ABOUT THIS EXERCISE —
Lines from the material below that hold the string "Download" are what is needed; copy each of them.

*** DATA

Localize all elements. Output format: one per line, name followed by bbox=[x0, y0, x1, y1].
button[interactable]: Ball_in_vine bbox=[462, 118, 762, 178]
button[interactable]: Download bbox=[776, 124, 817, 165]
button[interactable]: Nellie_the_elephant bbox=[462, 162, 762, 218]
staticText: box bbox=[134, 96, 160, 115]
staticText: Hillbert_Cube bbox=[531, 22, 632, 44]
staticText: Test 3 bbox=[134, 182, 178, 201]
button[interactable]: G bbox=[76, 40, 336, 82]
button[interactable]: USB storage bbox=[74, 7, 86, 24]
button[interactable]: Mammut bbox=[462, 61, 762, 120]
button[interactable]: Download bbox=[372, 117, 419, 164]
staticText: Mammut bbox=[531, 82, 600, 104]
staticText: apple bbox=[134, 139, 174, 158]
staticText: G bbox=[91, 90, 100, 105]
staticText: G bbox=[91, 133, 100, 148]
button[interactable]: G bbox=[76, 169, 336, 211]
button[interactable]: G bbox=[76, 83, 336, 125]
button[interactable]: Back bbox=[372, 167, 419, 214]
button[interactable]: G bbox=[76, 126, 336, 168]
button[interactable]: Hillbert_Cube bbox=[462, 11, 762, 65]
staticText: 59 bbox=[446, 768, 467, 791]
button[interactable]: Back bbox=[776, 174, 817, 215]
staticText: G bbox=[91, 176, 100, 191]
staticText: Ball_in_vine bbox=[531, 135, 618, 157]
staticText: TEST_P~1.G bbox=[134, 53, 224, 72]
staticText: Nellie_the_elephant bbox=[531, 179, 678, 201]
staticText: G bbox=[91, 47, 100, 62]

******
*** DATA

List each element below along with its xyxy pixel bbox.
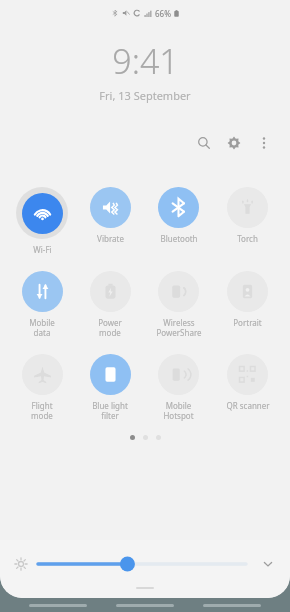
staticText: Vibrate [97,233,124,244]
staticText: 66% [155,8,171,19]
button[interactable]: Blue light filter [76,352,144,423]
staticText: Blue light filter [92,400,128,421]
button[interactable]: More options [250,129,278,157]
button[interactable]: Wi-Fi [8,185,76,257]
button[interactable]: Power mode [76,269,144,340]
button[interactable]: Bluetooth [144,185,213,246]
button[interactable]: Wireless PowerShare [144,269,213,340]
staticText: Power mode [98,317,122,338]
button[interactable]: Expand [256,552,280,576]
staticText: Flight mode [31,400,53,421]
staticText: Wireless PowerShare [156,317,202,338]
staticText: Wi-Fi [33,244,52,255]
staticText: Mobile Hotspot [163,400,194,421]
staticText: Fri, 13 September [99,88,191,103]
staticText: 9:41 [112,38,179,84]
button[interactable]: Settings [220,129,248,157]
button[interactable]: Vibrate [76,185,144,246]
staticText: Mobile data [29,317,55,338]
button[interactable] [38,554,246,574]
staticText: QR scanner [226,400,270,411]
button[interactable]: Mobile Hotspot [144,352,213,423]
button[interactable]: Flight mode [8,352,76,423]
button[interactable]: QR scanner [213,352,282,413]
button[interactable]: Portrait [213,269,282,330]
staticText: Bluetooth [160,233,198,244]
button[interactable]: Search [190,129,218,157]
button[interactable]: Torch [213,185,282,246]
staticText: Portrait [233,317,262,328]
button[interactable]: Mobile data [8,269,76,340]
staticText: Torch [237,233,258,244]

******

YOUR SOLUTION —
button[interactable]: Download bbox=[776, 124, 817, 165]
button[interactable]: Download bbox=[372, 117, 419, 164]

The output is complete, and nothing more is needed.